As soon as the pregnancy was confirmed I regretted it but Bella was radiant, started eating sensibly, going to the hairdresser again, taking an interest in clothes. She couldn’t understand my emotional withdrawal which too often manifested itself in bad temper, and she was angry when she finally realized I wasn’t as delighted as she was.

“What’s the matter with you?” she said. “Why don’t you want to fuck anymore?”

“Oh, stop using that sort of language! I’m fed up with my wife talking like a bloody tart!”

“My God, anyone would think you wanted me to be some kind of bloody virgin!”

“I want you to be some kind of bloody wife, not an old bag who sits around getting fat and lets those bloody kids murder my piano!”

Slaps. More slaps. Screams. Tears. Christ, what hell marriage can be.

It all rubbed off on the children. I could see they didn’t like me, but I wanted peace and order, not affection. That was why when I caught Hal banging at the piano in defiance of my orders I lost my temper and beat him.

“I hate you!” he screamed when I’d finished. “I wish you’d got killed in the war!”

That horrified me. I hated myself, tried to comfort him, but he pushed me away. Failure slugged me with the force of a sledgehammer and later the skin broke open on my back as my rash returned.

I couldn’t face my father to confess another child was on the way so I told Bronwen instead. Bronwen was very sympathetic. I realized then that she knew about Melody, but I wasn’t surprised because it was obvious my father would have no secrets from her.

“Oh, you mustn’t think your father won’t understand,” she said quickly when I confessed my mixed feelings about the pregnancy. “He knows all about fathering children for the wrong reasons.”

And when I boggled she explained: “He wanted me to be happy—he was afraid I’d leave him.”

This was horrific. “And eventually you did leave him—because of the children!”

“True. But,” said Bronwen, trying to cheer me up, “think what a lot of pleasure the children give us now!”

I couldn’t imagine getting any pleasure from my children, and such was my trust in Bronwen that I was even able to say so.

“A little girl will be quite a different matter,” said Bronwen.

I tried to believe her.

My father eventually offered some suitable comment on Bella’s pregnancy but I was sure he was thinking: More irresponsible behavior—that boy’ll never make a success of his life. And I felt more bitter than ever.

Meanwhile up at Oxmoon, poor old Kester, poor old sod, was recovering very nicely from his prewar debacle as he luxuriated with his charming, intelligent, well-educated wife in his beautiful home where no little ruffians broke pianos, wrecked furniture and trailed dirty fingers all over the walls.
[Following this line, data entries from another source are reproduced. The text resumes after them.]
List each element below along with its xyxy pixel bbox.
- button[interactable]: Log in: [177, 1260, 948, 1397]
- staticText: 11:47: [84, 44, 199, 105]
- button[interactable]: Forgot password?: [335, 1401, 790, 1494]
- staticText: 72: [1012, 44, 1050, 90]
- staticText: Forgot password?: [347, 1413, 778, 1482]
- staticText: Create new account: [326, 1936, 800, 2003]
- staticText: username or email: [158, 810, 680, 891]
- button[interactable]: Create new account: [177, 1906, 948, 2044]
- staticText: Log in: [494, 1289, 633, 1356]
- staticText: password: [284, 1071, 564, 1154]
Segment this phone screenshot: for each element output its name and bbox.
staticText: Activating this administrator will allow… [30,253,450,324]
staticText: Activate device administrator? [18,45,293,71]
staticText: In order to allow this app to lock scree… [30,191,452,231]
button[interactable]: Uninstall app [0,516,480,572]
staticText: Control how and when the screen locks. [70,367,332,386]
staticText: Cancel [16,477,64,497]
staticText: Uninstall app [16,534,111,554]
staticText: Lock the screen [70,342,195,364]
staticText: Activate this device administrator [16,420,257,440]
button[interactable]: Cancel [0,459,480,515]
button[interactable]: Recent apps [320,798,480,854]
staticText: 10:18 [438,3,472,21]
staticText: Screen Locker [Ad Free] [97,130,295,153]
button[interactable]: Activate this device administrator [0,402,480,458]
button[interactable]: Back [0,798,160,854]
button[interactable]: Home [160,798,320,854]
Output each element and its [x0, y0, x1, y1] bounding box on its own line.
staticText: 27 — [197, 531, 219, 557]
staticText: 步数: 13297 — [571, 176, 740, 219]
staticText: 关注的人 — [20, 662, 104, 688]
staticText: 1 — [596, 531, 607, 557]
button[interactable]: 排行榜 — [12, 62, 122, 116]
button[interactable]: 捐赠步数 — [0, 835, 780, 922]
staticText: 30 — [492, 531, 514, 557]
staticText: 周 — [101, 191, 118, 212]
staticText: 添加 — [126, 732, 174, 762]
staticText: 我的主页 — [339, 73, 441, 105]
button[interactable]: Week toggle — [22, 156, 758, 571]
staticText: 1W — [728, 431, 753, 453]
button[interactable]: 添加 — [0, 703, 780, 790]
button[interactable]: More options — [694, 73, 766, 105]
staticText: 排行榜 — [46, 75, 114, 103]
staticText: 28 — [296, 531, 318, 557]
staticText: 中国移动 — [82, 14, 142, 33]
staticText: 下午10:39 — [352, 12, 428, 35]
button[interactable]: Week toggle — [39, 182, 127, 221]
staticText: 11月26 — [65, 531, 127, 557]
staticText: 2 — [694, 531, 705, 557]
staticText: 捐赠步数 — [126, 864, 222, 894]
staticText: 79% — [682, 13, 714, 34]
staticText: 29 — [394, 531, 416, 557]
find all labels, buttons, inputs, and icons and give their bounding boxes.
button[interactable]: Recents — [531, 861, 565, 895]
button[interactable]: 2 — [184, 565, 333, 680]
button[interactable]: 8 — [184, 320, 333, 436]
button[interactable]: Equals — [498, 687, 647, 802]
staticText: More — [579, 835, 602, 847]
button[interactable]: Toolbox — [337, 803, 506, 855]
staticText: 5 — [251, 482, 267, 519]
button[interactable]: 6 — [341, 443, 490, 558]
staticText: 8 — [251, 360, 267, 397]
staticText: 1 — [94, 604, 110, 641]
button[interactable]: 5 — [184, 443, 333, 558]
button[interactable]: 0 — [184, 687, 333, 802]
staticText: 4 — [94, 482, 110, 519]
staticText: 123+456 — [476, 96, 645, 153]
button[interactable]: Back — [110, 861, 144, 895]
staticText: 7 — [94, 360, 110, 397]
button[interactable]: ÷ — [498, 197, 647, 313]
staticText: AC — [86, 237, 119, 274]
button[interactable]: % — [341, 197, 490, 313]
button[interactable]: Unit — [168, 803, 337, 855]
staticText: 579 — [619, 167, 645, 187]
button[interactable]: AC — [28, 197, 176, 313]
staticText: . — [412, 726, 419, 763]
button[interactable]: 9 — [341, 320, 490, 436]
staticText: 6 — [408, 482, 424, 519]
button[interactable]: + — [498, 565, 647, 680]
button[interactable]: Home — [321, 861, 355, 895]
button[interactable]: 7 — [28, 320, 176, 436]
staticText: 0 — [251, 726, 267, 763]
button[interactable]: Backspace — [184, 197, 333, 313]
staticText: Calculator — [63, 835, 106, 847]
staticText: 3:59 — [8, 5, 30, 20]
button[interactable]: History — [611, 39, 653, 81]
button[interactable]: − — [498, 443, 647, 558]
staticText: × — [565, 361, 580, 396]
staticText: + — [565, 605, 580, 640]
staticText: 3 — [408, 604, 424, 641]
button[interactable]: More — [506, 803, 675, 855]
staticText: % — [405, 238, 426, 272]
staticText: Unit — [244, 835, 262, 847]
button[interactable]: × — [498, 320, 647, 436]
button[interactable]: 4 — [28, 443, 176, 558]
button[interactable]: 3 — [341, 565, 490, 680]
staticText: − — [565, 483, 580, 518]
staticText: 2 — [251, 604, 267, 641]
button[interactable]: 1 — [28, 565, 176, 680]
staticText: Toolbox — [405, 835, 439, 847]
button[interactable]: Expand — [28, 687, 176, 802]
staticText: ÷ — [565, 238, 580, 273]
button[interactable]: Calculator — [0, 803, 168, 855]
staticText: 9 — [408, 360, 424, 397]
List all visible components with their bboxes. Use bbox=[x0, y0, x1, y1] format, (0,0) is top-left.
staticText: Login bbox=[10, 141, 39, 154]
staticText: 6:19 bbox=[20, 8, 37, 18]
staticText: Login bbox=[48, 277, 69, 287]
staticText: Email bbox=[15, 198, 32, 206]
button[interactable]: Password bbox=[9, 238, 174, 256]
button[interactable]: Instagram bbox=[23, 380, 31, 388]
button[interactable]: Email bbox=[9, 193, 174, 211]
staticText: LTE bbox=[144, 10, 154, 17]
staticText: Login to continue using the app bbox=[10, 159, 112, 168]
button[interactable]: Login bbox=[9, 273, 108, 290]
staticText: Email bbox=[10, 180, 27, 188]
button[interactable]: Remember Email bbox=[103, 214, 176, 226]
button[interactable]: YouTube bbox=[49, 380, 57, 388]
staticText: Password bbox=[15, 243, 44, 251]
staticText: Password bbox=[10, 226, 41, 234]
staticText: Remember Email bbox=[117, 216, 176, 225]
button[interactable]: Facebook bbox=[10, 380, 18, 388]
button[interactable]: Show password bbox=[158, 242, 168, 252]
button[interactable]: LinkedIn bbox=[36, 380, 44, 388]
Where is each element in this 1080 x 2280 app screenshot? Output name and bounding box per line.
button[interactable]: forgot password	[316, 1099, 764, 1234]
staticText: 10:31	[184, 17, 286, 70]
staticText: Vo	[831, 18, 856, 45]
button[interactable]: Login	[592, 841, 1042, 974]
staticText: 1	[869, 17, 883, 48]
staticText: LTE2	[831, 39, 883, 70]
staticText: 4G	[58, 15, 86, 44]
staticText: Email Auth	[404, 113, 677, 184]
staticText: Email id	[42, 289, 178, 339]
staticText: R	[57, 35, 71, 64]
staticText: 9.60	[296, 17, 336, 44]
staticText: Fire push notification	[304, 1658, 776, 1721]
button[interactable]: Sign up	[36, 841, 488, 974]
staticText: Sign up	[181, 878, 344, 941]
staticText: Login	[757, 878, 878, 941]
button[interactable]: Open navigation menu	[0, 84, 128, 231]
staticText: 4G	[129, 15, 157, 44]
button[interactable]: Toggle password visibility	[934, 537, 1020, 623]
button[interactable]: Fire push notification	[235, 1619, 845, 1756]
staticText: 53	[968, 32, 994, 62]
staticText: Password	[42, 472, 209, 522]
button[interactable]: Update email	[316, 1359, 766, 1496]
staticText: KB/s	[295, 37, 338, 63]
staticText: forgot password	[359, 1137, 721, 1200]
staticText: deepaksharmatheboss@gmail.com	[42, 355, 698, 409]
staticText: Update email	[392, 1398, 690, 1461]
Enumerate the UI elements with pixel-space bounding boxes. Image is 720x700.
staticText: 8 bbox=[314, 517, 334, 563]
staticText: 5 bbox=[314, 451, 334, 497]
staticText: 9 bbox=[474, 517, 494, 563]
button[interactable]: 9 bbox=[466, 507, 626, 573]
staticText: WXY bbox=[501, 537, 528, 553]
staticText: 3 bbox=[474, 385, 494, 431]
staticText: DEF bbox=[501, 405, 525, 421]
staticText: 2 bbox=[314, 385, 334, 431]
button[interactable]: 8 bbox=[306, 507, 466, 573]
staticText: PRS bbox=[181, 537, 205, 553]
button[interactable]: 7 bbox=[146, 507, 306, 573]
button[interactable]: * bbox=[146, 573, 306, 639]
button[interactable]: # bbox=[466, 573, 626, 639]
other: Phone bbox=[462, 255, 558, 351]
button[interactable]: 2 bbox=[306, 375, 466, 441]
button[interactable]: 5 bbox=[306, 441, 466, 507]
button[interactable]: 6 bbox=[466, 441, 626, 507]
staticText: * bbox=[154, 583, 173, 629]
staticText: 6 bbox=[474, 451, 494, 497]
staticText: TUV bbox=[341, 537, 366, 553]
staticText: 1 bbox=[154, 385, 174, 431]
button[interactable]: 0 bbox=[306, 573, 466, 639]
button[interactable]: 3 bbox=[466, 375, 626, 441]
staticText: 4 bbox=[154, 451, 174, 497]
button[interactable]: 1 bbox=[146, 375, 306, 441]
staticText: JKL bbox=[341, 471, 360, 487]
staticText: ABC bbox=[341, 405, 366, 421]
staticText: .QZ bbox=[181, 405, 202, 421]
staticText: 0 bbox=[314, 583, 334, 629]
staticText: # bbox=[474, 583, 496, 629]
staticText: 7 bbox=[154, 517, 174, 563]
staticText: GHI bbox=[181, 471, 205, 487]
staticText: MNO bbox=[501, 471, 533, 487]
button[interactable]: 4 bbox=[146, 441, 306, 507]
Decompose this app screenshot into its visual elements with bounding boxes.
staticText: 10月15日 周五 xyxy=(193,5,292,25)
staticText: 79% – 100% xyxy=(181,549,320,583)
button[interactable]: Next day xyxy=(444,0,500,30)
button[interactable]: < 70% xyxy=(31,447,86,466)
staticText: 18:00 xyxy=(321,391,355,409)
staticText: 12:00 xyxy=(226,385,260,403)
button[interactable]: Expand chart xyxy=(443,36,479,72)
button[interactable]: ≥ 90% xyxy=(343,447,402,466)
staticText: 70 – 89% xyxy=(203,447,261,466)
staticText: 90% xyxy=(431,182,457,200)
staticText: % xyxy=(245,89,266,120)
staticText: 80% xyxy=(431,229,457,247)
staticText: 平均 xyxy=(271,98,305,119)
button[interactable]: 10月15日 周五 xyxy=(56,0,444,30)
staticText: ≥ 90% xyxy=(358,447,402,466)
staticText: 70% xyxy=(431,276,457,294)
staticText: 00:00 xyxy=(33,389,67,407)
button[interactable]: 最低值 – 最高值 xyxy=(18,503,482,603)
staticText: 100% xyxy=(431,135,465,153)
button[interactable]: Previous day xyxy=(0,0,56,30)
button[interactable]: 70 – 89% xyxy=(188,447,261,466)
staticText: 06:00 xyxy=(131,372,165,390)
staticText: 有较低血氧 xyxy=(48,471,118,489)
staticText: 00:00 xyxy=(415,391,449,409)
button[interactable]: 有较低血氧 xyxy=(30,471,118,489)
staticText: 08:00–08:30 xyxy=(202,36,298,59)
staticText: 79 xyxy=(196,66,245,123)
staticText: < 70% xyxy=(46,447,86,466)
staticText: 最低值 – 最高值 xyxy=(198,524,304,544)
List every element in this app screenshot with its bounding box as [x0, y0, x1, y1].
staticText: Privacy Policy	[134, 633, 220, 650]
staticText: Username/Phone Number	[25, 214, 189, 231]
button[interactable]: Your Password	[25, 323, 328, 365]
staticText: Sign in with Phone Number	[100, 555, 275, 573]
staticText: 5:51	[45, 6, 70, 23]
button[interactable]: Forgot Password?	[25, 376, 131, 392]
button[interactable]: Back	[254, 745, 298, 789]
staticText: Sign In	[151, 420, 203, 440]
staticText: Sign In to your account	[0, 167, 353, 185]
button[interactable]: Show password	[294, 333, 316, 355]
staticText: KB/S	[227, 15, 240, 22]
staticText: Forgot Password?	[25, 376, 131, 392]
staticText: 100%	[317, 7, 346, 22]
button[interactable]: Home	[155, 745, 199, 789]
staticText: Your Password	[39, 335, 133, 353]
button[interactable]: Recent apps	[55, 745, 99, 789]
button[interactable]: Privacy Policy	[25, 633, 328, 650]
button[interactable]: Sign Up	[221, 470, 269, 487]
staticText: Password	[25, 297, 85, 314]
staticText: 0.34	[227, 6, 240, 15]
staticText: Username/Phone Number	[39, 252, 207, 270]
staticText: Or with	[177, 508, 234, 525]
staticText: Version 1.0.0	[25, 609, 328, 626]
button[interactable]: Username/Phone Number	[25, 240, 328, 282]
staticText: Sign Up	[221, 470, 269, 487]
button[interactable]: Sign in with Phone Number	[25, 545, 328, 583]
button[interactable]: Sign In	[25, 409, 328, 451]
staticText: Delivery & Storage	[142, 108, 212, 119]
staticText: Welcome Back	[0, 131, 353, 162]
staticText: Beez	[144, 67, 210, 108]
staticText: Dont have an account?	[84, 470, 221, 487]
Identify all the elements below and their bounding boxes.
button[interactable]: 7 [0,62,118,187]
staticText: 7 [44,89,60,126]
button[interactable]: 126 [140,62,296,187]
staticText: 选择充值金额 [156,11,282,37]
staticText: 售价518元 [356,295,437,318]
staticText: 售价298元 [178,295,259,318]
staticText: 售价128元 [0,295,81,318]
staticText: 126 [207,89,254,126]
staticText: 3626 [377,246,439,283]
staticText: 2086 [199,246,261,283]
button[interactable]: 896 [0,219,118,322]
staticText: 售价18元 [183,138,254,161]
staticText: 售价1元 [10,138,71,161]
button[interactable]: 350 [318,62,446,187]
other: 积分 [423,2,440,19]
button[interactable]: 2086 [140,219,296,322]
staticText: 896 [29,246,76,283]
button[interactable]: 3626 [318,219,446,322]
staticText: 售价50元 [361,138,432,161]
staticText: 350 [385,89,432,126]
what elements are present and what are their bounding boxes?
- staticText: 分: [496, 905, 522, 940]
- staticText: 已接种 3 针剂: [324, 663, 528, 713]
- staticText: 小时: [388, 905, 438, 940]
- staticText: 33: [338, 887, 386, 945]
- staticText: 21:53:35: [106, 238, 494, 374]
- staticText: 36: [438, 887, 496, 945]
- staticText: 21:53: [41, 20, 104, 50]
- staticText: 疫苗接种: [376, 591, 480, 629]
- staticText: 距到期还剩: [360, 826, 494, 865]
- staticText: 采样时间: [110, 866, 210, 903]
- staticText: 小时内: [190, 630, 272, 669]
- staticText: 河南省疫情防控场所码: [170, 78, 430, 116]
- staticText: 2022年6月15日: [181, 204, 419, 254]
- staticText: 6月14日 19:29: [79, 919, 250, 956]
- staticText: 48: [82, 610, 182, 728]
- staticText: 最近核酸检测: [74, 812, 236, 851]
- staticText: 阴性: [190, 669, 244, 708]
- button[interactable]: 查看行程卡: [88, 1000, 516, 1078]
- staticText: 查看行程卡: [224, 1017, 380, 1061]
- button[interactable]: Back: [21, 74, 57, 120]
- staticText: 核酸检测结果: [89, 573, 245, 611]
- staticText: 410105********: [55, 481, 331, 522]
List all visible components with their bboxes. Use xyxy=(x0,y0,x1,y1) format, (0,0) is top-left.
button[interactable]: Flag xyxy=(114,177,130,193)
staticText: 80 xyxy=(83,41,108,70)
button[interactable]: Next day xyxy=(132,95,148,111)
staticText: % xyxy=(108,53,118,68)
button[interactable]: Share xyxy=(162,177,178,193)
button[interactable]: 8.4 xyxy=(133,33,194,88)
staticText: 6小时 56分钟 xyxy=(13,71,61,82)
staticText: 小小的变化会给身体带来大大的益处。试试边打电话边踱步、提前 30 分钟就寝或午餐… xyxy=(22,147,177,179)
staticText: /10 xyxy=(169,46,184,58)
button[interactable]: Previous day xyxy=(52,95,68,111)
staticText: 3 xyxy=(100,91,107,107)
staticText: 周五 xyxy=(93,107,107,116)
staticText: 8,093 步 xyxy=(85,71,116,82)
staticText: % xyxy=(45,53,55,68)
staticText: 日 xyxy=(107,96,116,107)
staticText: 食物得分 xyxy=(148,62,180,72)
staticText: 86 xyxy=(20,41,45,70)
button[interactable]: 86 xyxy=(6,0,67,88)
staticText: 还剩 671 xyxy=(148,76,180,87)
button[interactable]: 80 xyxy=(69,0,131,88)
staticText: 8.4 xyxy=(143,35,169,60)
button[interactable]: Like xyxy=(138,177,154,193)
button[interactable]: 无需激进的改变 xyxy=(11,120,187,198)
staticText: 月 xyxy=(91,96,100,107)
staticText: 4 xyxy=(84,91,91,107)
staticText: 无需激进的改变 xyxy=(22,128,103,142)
I rarely went to Oxmoon, but Bella was always popping in and out to bore Anna to tears. She reported that Kester was haunting the salesrooms again although this time he was more careful how he spent his money. Since the war he had employed an agent to run the estate so that he could return to his writing, but although I expected my father to be disappointed he turned out to be merely resigned. Kester could now be dismissed as too old to change his ways. My father had done his best to turn Kester into a perfect Godwin but he had failed. Poor old Father, poor old Kester. Very sad.